#### Source records ####
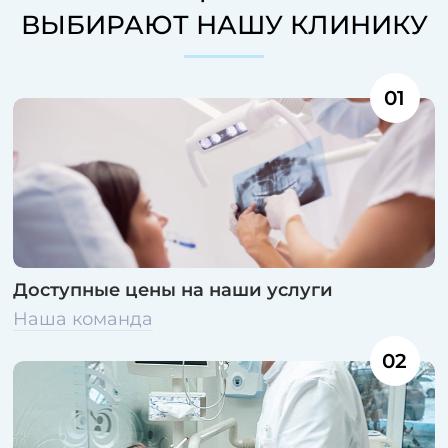
ВЫБИРАЮТ НАШУ КЛИНИКУ
01
Доступные цены на наши услуги
Наша команда
02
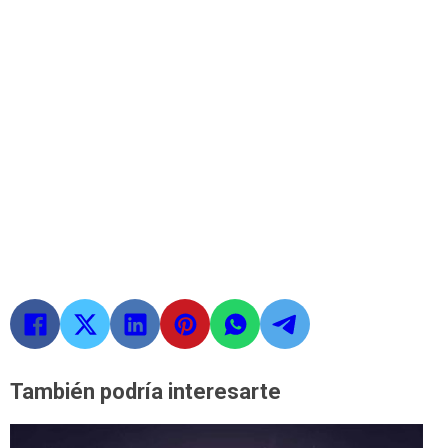
También podría interesarte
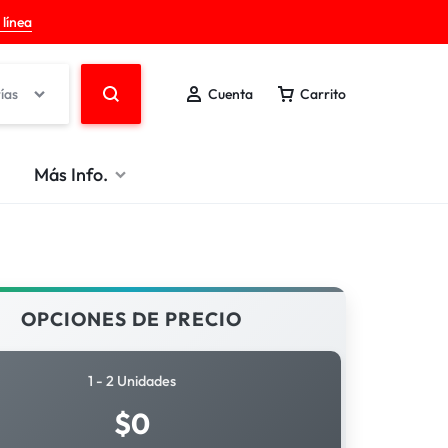
 línea
ías
Cuenta
Carrito
Más Info.
OPCIONES DE PRECIO
1 - 2 Unidades
$
0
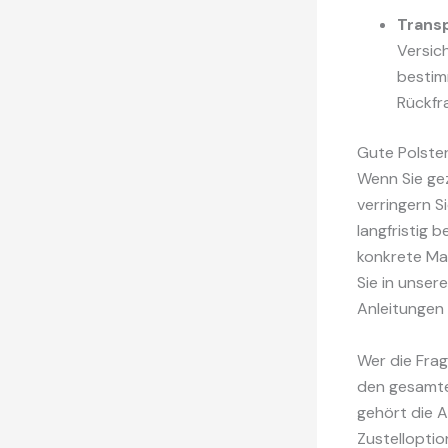
Trans
Versic
bestim
Rückfr
Gute Polster
Wenn Sie gez
verringern S
langfristig 
konkrete Ma
Sie in unser
Anleitungen 
Wer die Frag
den gesamte
gehört die A
Zustelloptio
####
Copy out all the data above exactly, pictures excluded.

ВЫБИРАЮТ НАШУ КЛИНИКУ
01
Доступные цены на наши услуги
Наша команда
02
También podría interesarte
 línea
ías
Cuenta
Carrito
Más Info.
OPCIONES DE PRECIO
1 - 2 Unidades
$
0
Trans
Versic
bestim
Rückfr
Gute Polster
Wenn Sie gez
verringern S
langfristig 
konkrete Ma
Sie in unser
Anleitungen 
Wer die Frag
den gesamte
gehört die A
Zustelloptio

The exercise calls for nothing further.